What you are asked to do: Give the number of lines in the entries below that hold "dados", with no accompanying words.

Given records:
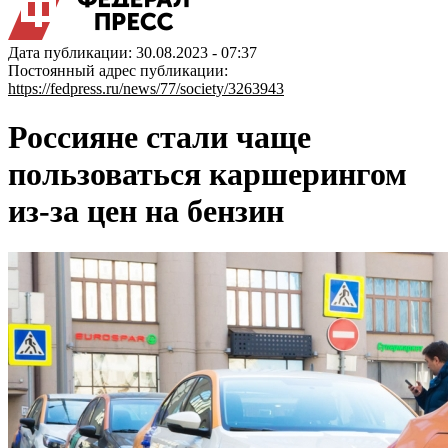
Дата публикации: 30.08.2023 - 07:37
Постоянный адрес публикации:
https://fedpress.ru/news/77/society/3263943
Россияне стали чаще
пользоваться каршерингом
из-за цен на бензин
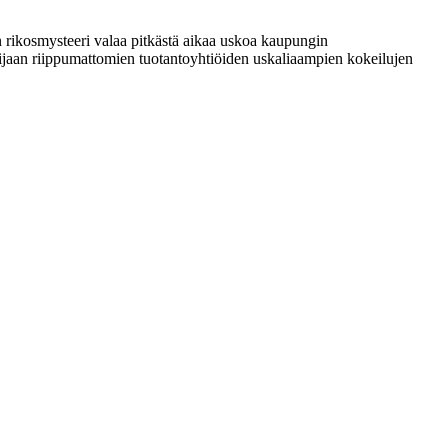
rikosmysteeri valaa pitkästä aikaa uskoa kaupungin
n sijaan riippumattomien tuotantoyhtiöiden uskaliaampien kokeilujen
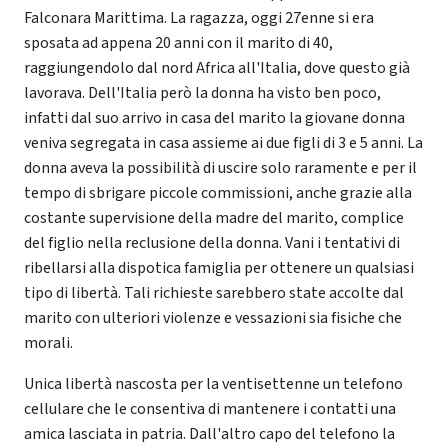
Falconara Marittima. La ragazza, oggi 27enne si era
sposata ad appena 20 anni con il marito di 40,
raggiungendolo dal nord Africa all'Italia, dove questo già
lavorava. Dell'Italia però la donna ha visto ben poco,
infatti dal suo arrivo in casa del marito la giovane donna
veniva segregata in casa assieme ai due figli di 3 e 5 anni. La
donna aveva la possibilità di uscire solo raramente e per il
tempo di sbrigare piccole commissioni, anche grazie alla
costante supervisione della madre del marito, complice
del figlio nella reclusione della donna. Vani i tentativi di
ribellarsi alla dispotica famiglia per ottenere un qualsiasi
tipo di libertà. Tali richieste sarebbero state accolte dal
marito con ulteriori violenze e vessazioni sia fisiche che
morali.
Unica libertà nascosta per la ventisettenne un telefono
cellulare che le consentiva di mantenere i contatti una
amica lasciata in patria. Dall'altro capo del telefono la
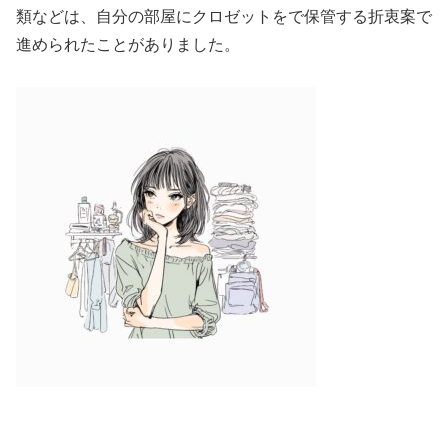
類などは、自分の部屋にクロゼットをで保管する折衷案で
進められたことがありました。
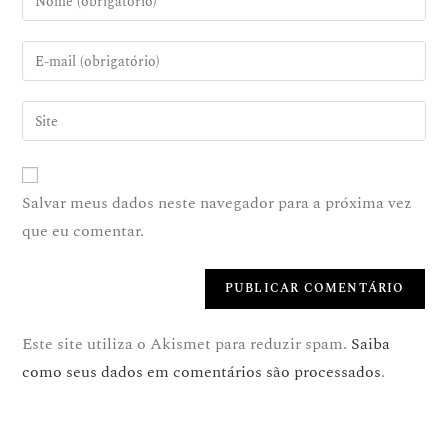
Salvar meus dados neste navegador para a próxima vez
que eu comentar.
Este site utiliza o Akismet para reduzir spam.
Saiba
como seus dados em comentários são processados
.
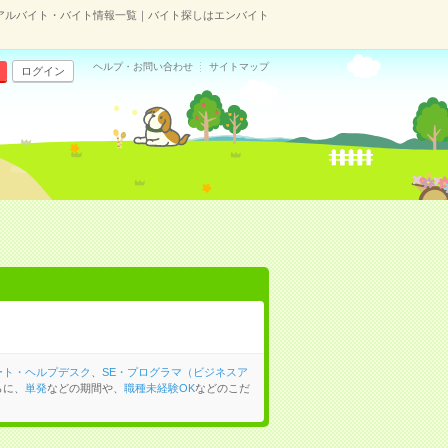
アルバイト・バイト情報一覧｜バイト探しはエンバイト
ヘルプ・お問い合わせ
サイトマップ
ログイン
ート・ヘルプデスク
、
SE・プログラマ（ビジネスア
らに、
単発
などの期間や、
職種未経験OK
などのこだ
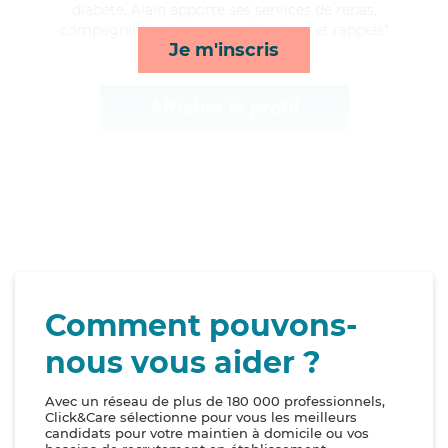
diabète, Alain apporte ses services de repas,
compagnie/loisirs, courses/livraison et rappels*
Je m'inscris
Afficher le profil
Comment pouvons-
nous vous aider ?
Avec un réseau de plus de 180 000 professionnels,
Click&Care sélectionne pour vous les meilleurs
candidats pour votre maintien à domicile ou vos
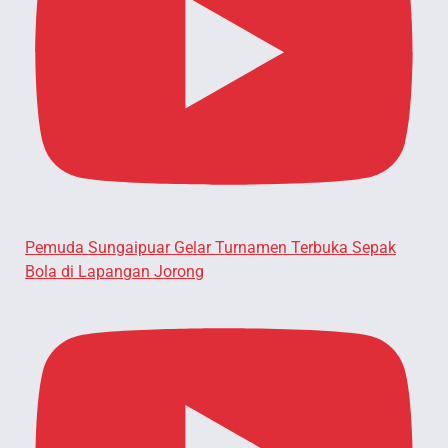
Pemuda Sungaipuar Gelar Turnamen Terbuka Sepak
Bola di Lapangan Jorong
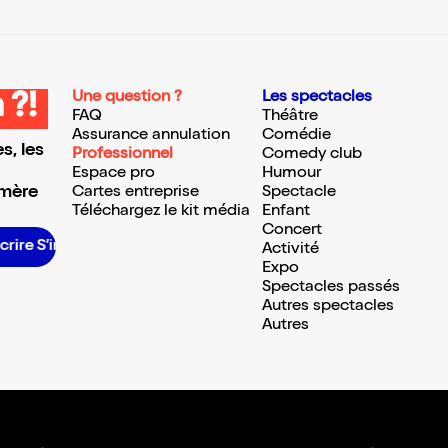
Une question ?
Les spectacles
 ?!
FAQ
Théâtre
Assurance annulation
Comédie
s, les
Professionnel
Comedy club
Espace pro
Humour
 mère
Cartes entreprise
Spectacle
Téléchargez le kit média
Enfant
Concert
rire S’inscrire S’inscrire S’inscrire S’inscrire S’inscrire S’inscrire S’inscrire S’inscrire S’inscrire S’inscrire S’inscrire
Activité
Expo
Spectacles passés
Autres spectacles
Autres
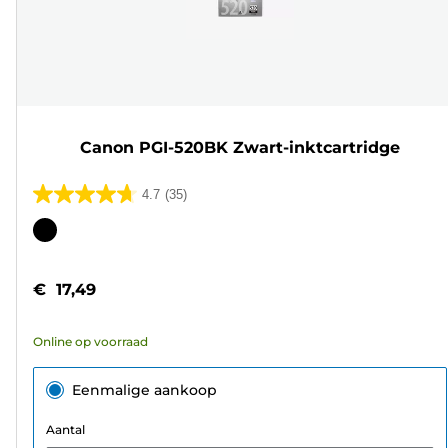
Canon PGI-520BK Zwart-inktcartridge
4.7
(35)
4.7
van
Kleurencartridge
de
5
€ 17,49
sterren.
35
Online op voorraad
beoordelingen
Eenmalige aankoop
Aantal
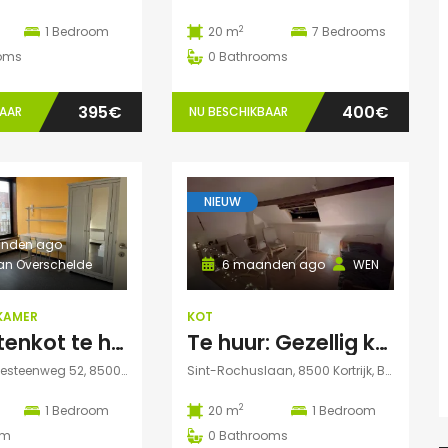
2
1
Bedroom
20 m
7
Bedrooms
oms
0
Bathrooms
395€
400€
BAAR
NU BESCHIKBAAR
NIEUW
nden ago
Van Overschelde
6 maanden ago
WEN
KAMER
KOT
Studentenkot te huur
Te huur: Gezellig kot in Sint Rochuslaan – Kortrijk
Oudenaardsesteenweg 52, 8500 Kortrijk, België
Sint-Rochuslaan, 8500 Kortrijk, België
2
1
Bedroom
20 m
1
Bedroom
om
0
Bathrooms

Answer to this problem: 2